HaikuJAM, for iOS and Android, aims to give that experience to everyone. Like other social apps, it allows you to connect with strangers all around the world, creating friend groups and bonding over a shared interest. Unlike other social apps, that interest is poetry. Users collaborate to create simple, three-line poems inspired by, but not necessarily in the form of, traditional Japanese haiku poems or a series of three photos that tell a story.
To get started all you have to do is tap the "Jam" button, then decide whether you want to collaborate with the world, or with a circle of your friends. If you join the app using Facebook, you can invite your Facebook friends, but if you don't, you have to make circles of users already within the app. Then you can get jamming, either by starting your own photo story or poem, or joining one already in progress.
"In terms of the form, by no means am I master of Japanese poetry, but I do love literature. I have been writing a novel in verse, inspired by Vikram Seth's book "The Golden Gate" (though it is currently on hold due to startup demands!)," Karwa said.
"I wrote haiku as a child and teen... One of our advisers said it very beautifully, 'A haiku is a tornado in a proton.' It's incredible how much meaning and imagery three simple short lines can capture. Also we felt that haiku as a medium and method, lends itself very well to mobile for it is bite-sized, elegant and easily consumed."

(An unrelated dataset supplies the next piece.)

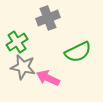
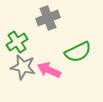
pink arrow: moved 1 px right, 8 px up
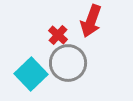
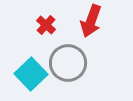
red cross: moved 12 px left, 10 px up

The app is designed to tap into the little slices of down-time you have in your life -- during a tea break, or waiting for the bus, or just before you fall asleep and your idling mind conceives a striking turn of phrase. In this way, it allows users a small creative outlet -- like a zen garden for the mind.
The app has been in open beta for a year, and, according to Karwa, is used primarily by finance professionals, doctors, nurses and students. Together, the users have written over 50,000 lines of poetry so far. This, however, Karwa said, is just the beginning.
"Our vision extends beyond haiku poetry... Our focus is on collaborative art and expression (the concept of people "jamming" together)," he said. "It just so happens that our current platform subscribes to the triadic method of 'haiku', for it is clean and simple, but we will be exploring creative collaboration through a range of mediums and frameworks."